Task to complete: Read the lines below, and copy any that contain the string "Dewa".

Entries shown:
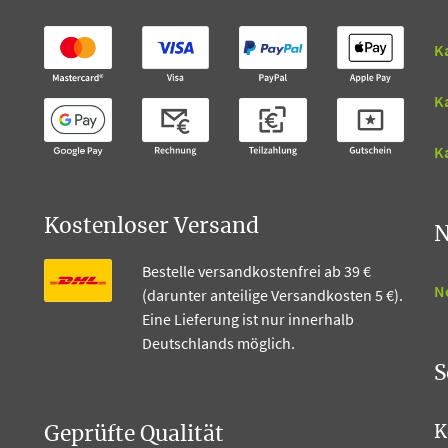
K
K
Ka
Kostenloser Versand
N
Bestelle versandkostenfrei ab 39 €
N
(darunter anteilige Versandkosten 5 €).
Eine Lieferung ist nur innerhalb
Deutschlands möglich.
S
Geprüfte Qualität
K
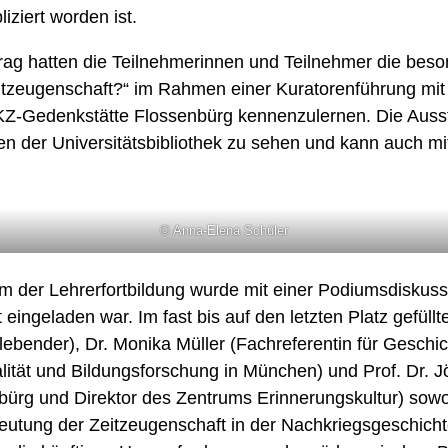
iziert worden ist.
rag hatten die Teilnehmerinnen und Teilnehmer die beso
itzeugenschaft?“ im Rahmen einer Kuratorenführung mit
Z-Gedenkstätte Flossenbürg kennenzulernen. Die Ausstel
en der Universitätsbibliothek zu sehen und kann auch m
NEWS
© Anna-Elena Schüler
ÜBER U
der Lehrerfortbildung wurde mit einer Podiumsdiskussi
t eingeladen war. Im fast bis auf den letzten Platz gefüll
TEAM
BEIRAT & MITGLI
ebender), Dr. Monika Müller (Fachreferentin für Gesc
FORSCH
alität und Bildungsforschung in München) und Prof. Dr. Jö
ürg und Direktor des Zentrums Erinnerungskultur) sowo
ARBEITSPROGRAMM
P
deutung der Zeitzeugenschaft in der Nachkriegsgeschich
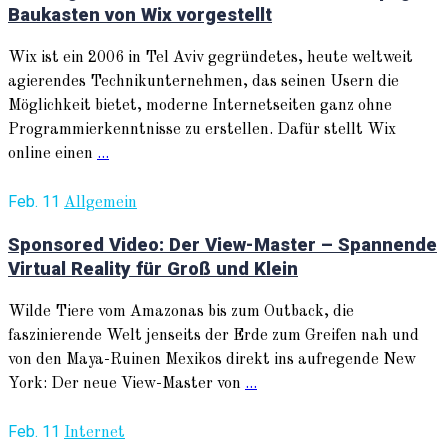
Baukasten von Wix vorgestellt
Wix ist ein 2006 in Tel Aviv gegründetes, heute weltweit
agierendes Technikunternehmen, das seinen Usern die
Möglichkeit bietet, moderne Internetseiten ganz ohne
Programmierkenntnisse zu erstellen. Dafür stellt Wix
online einen
...
Feb. 11
Allgemein
Sponsored Video: Der View-Master – Spannende
Virtual Reality für Groß und Klein
Wilde Tiere vom Amazonas bis zum Outback, die
faszinierende Welt jenseits der Erde zum Greifen nah und
von den Maya-Ruinen Mexikos direkt ins aufregende New
York: Der neue View-Master von
...
Feb. 11
Internet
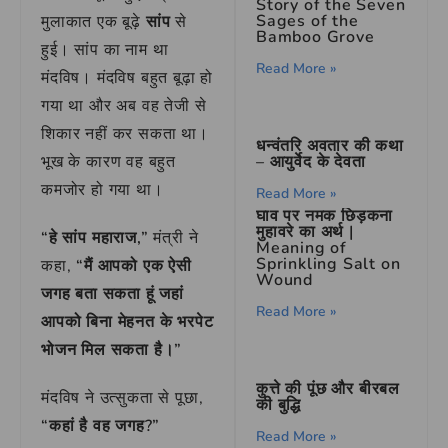
Story of the Seven
Sages of the
मुलाकात एक बूढ़े
सांप
से
Bamboo Grove
हुई। सांप का नाम था
Read More »
मंदविष। मंदविष बहुत बूढ़ा हो
गया था और अब वह तेजी से
शिकार नहीं कर सकता था।
धन्वंतरि अवतार की कथा
– आयुर्वेद के देवता
भूख के कारण वह बहुत
कमजोर हो गया था।
Read More »
घाव पर नमक छिड़कना
मुहावरे का अर्थ |
“हे सांप महाराज,”
मंत्री ने
Meaning of
Sprinkling Salt on
कहा,
“मैं आपको एक ऐसी
Wound
जगह बता सकता हूं जहां
Read More »
आपको बिना मेहनत के भरपेट
भोजन मिल सकता है।”
कुत्ते की पूंछ और बीरबल
मंदविष ने उत्सुकता से पूछा,
की बुद्धि
“कहां है वह जगह?”
Read More »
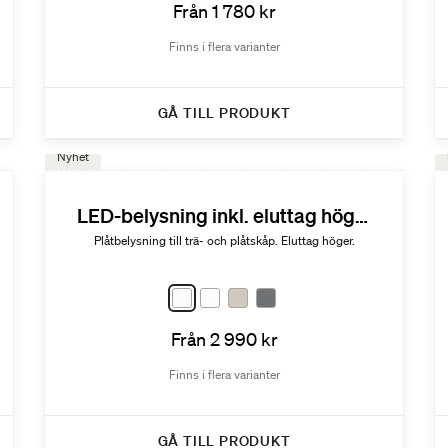
Från 1 780 kr
Finns i flera varianter
GÅ TILL PRODUKT
Nyhet
LED-belysning inkl. eluttag höger
Plåtbelysning till trä- och plåtskåp. Eluttag höger.
Från 2 990 kr
Finns i flera varianter
GÅ TILL PRODUKT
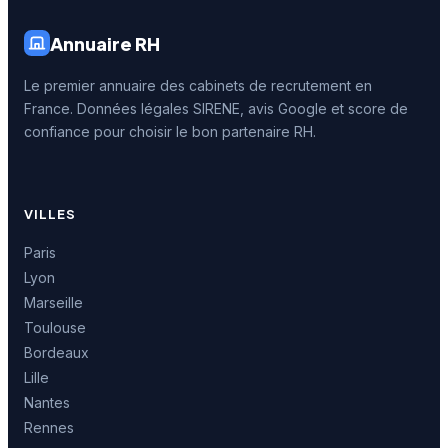
Annuaire RH
Le premier annuaire des cabinets de recrutement en
France. Données légales SIRENE, avis Google et score de
confiance pour choisir le bon partenaire RH.
VILLES
Paris
Lyon
Marseille
Toulouse
Bordeaux
Lille
Nantes
Rennes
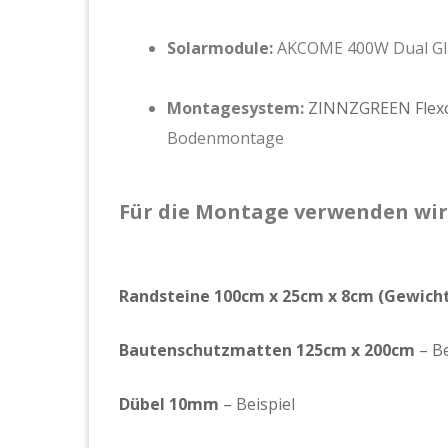
Solarmodule:
AKCOME 400W Dual Gl
Montagesystem:
ZINNZGREEN Flex
Bodenmontage
Für die Montage verwenden wir
Randsteine 100cm x 25cm x 8cm (Gewicht
Bautenschutzmatten 125cm x 200cm
–
Be
Dübel 10mm
–
Beispiel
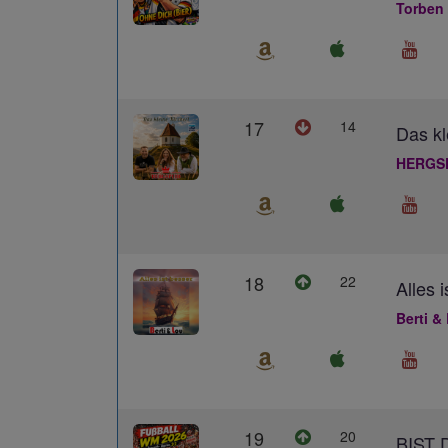
Torben
17
14
Das kl
HERGS
18
22
Alles 
Berti &
19
20
BIST 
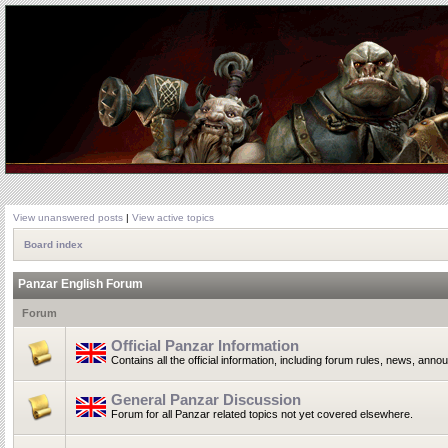
View unanswered posts
|
View active topics
Board index
Panzar English Forum
Forum
Official Panzar Information
Contains all the official information, including forum rules, news, ann
General Panzar Discussion
Forum for all Panzar related topics not yet covered elsewhere.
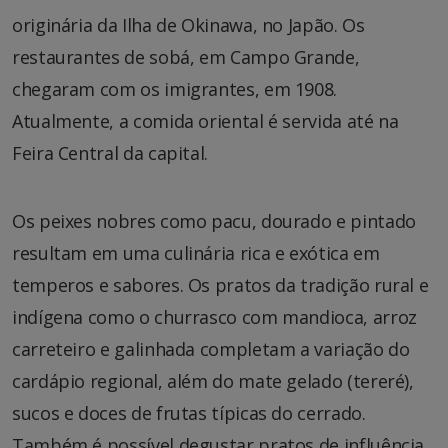
originária da Ilha de Okinawa, no Japão. Os
restaurantes de sobá, em Campo Grande,
chegaram com os imigrantes, em 1908.
Atualmente, a comida oriental é servida até na
Feira Central da capital.
Os peixes nobres como pacu, dourado e pintado
resultam em uma culinária rica e exótica em
temperos e sabores. Os pratos da tradição rural e
indígena como o churrasco com mandioca, arroz
carreteiro e galinhada completam a variação do
cardápio regional, além do mate gelado (tereré),
sucos e doces de frutas típicas do cerrado.
Também é possível degustar pratos de influência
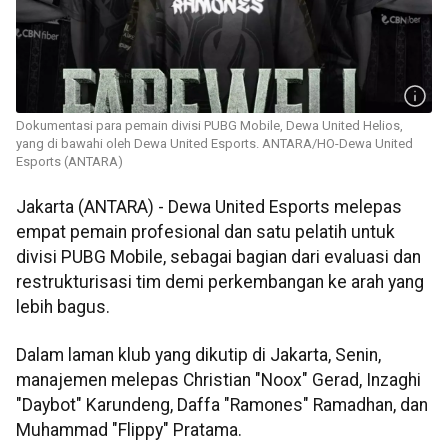
Dokumentasi para pemain divisi PUBG Mobile, Dewa United Helios,
yang di bawahi oleh Dewa United Esports. ANTARA/HO-Dewa United
Esports (ANTARA)
Jakarta (ANTARA) - Dewa United Esports melepas
empat pemain profesional dan satu pelatih untuk
divisi PUBG Mobile, sebagai bagian dari evaluasi dan
restrukturisasi tim demi perkembangan ke arah yang
lebih bagus.
Dalam laman klub yang dikutip di Jakarta, Senin,
manajemen melepas Christian "Noox" Gerad, Inzaghi
"Daybot" Karundeng, Daffa "Ramones" Ramadhan, dan
Muhammad "Flippy" Pratama.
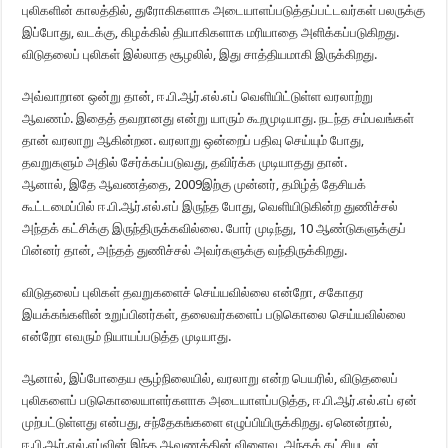
புலிகளின் காலத்தில், துரோகிகளாக அடையாளப்படுத்தப்பட்டவர்கள் பலருக்கு
இப்போது, வடக்கு, கிழக்கில் தியாகிகளாக மரியாதை அளிக்கப்படுகிறது.
விடுதலைப் புலிகள் இல்லாத சூழலில், இது சாத்தியமாகி இருக்கிறது.
அவ்வாறான ஒன்று தான், ஈ.பி.ஆர்.எல்.எப் வெளியிட்டுள்ள வரலாற்று
ஆவணம். இதைத் தவறானது என்று யாரும் கூறமுடியாது. நடந்த சம்பவங்கள்
தான் வரலாறு ஆகின்றன. வரலாறு ஒன்றைப் பதிவு செய்யும் போது,
தவறுகளும் அதில் சேர்க்கப்படுவது, தவிர்க்க முடியாதது தான்.
ஆனால், இதே ஆவணத்தை, 2009இற்கு முன்னர், தமிழ்த் தேசியக்
கூட்டமைப்பில் ஈ.பி.ஆர்.எல்.எப் இருந்த போது, வெளியிடுகின்ற துணிச்சல்
அந்தக் கட்சிக்கு இருந்திருக்கவில்லை. போர் முடிந்து, 10 ஆண்டுகளுக்குப்
பின்னர் தான், அந்தத் துணிச்சல் அவர்களுக்கு வந்திருக்கிறது.
விடுதலைப் புலிகள் தவறுகளைச் செய்யவில்லை என்றோ, சகோதர
இயக்கங்களின் உறுப்பினர்கள், தலைவர்களைப் படுகொலை செய்யவில்லை
என்றோ எவரும் நியாயப்படுத்த முடியாது.
ஆனால், இப்போதைய சூழ்நிலையில், வரலாறு என்ற பெயரில், விடுதலைப்
புலிகளைப் படுகொலையாளர்களாக அடையாளப்படுத்த, ஈ.பி.ஆர்.எல்.எப் ஏன்
முற்பட்டுள்ளது என்பது, சந்தேகங்களை எழுப்பியிருக்கிறது. ஏனென்றால்,
ஈ.பி.ஆர்.எல்.எப்வின் இந்த ஆவணத்தின் விளைவு, அந்தக் கட்சியுடன்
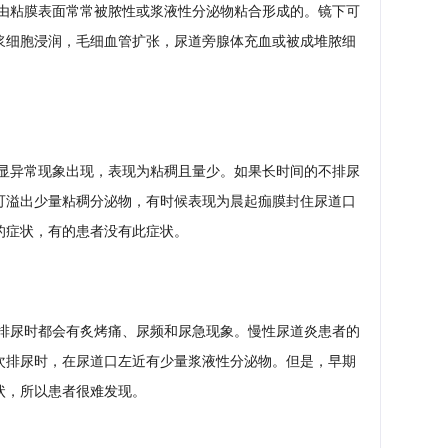
由粘膜表面常常被脓性或浆液性分泌物粘合形成的。镜下可
浆细胞浸润，毛细血管扩张，尿道旁腺体充血或被成堆脓细
显异常现象出现，表现为粘稠且量少。如果长时间的不排尿
可溢出少量粘稠分泌物，有时候表现为晨起痂膜封住尿道口
的症状，有的患者没有此症状。
排尿时都会有炙烤痛、尿频和尿急现象。慢性尿道炎患者的
次排尿时，在尿道口左近有少量浆液性分泌物。但是，早期
状，所以患者很难发现。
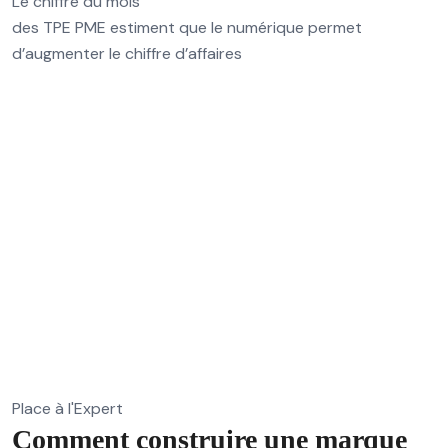
Le chiffre du mois
des TPE PME estiment que le numérique permet
d’augmenter le chiffre d’affaires
Place à l'Expert
Comment construire une marque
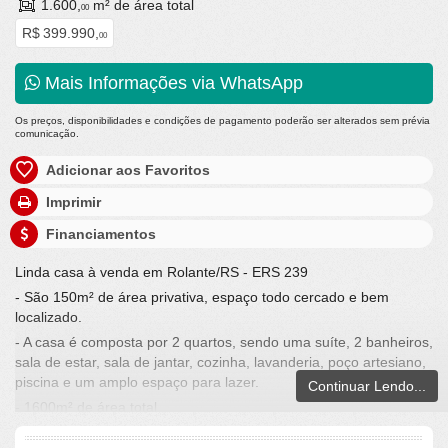
1.600,
m² de área total
00
R$ 399.990,
00
Mais Informações via WhatsApp
Os preços, disponibilidades e condições de pagamento poderão ser alterados sem prévia
comunicação.
Adicionar aos Favoritos
Imprimir
Financiamentos
Linda casa à venda em Rolante/RS - ERS 239
- São 150m² de área privativa, espaço todo cercado e bem
localizado.
- A casa é composta por 2 quartos, sendo uma suíte, 2 banheiros,
sala de estar, sala de jantar, cozinha, lavanderia, poço artesiano,
piscina e um amplo espaço para lazer.
Continuar Lendo...
- 1600m² de área total
Investimento: R$399.990,00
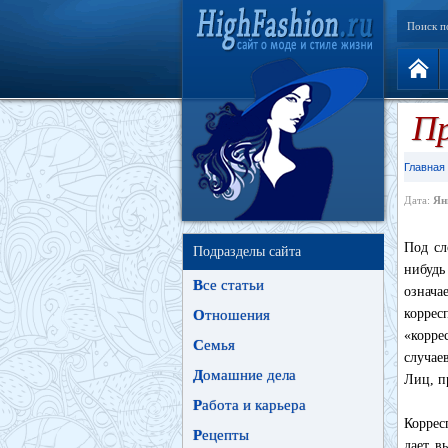
Поиск п
Пр
Главная
Дата:
Ян
Под сл
Подразделы сайта
нибудь
В
се статьи
означ
корре
О
тношения
«корре
С
емья
случае
Д
омашние дела
Лиц, п
Р
абота и карьера
Коррес
Р
ецепты
дает в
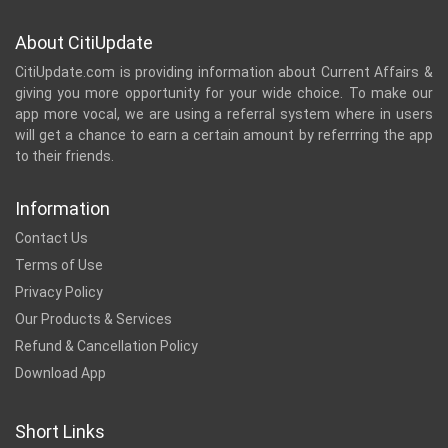
About CitiUpdate
CitiUpdate.com is providing information about Current Affairs &
giving you more opportunity for your wide choice. To make our
app more vocal, we are using a referral system where in users
will get a chance to earn a certain amount by referrring the app
to their friends.
Information
Contact Us
Terms of Use
Privacy Policy
Our Products & Services
Refund & Cancellation Policy
Download App
Short Links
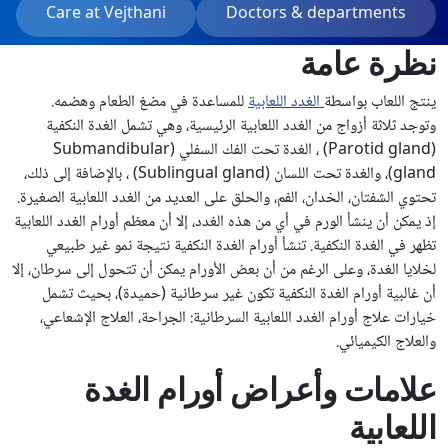
Care at Vejthani
Doctors & departments
نظرة عامة
ينتج اللعاب بواسطة
الغدد اللعابية
للمساعدة في مضغ الطعام وهضمه.
وتوجد ثلاثة أزواج من الغدد اللعابية الرئيسية، وهي تشمل الغدة النكفية
(Parotid gland) ، الغدة تحت الفك السفلي (Submandibular
gland)، والغدة تحت اللسان (Sublingual gland) ، بالإضافة إلى ذلك،
تحتوي الشفتان، الخدان، الفم، والحلق على العديد من الغدد اللعابية الصغيرة.
إذ يمكن أن ينشأ الورم في أي من هذه الغدد، إلا أن معظم أورام الغدد اللعابية
تظهر في الغدة النكفية. تنشأ أورام الغدة النكفية نتيجة نمو غير طبيعي
لخلايا الغدة، وعلى الرغم من أن بعض الأورام يمكن أن تتحول إلى سرطان، إلا
أن غالبية أورام الغدة النكفية تكون غير سرطانية (حميدة)، بحيث تشمل
خيارات علاج أورام الغدد اللعابية السرطانية: الجراحة، العلاج الإشعاعي،
والعلاج الكيميائي.
علامات وأعراض أورام الغدة
اللعابية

Answer space:
Dokumentasi para pemain divisi PUBG Mobile, Dewa United Helios,
yang di bawahi oleh Dewa United Esports. ANTARA/HO-Dewa United
Jakarta (ANTARA) - Dewa United Esports melepas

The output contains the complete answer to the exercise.